So here we are at the overall shot. It was really important to include enough of the garden to get the context of the garden and also see the house. We're going to do it with a glowing window because there's a lot of glass on this side of the house. So you can be in the house, and see out to the garden. So you're really burning the garden inside. As far as you experience being inside the house. So that dictated the camera positions. So we've got the spot. The next thing was to start looking for things to clean up and to take care of in the foreground.
And I noticed, there were lawn chairs that I didn't like, I didn't think matched the house or the aesthetic of the garden. And just looked around for anything else that needed to be cleaned up visually. Now that we've got the composition cleaned up and ready to go, next came lighting. Up in the clear story loft area, there wasn't enough lighting, so I had to add some light up there.
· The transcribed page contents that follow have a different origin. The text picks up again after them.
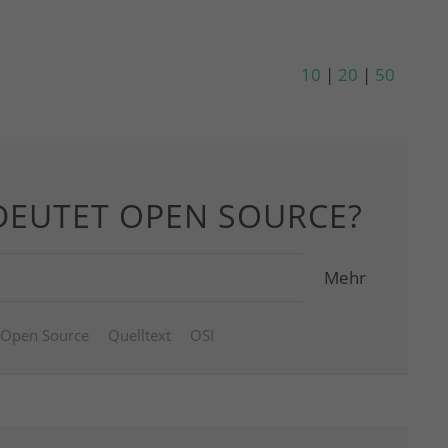
10
|
20
|
50
DEUTET OPEN SOURCE?
Mehr
Open Source
Quelltext
OSI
Had to add some lighting in both the kitchen area and the den area, the desk. Because those areas were also a little dark.
I had to light the back wall of the bedroom because it was also getting dark. Then I also ended up lighting the large cabinet in front. And the idea really is to just have enough information so that when I get into post I can do whatever I need to to really make the whole image sing. So in order to do this shot, I really wanted to be tethered to the computer, so I could both have a large view of the image, to make it easier to see all the little details that I need to keep track of.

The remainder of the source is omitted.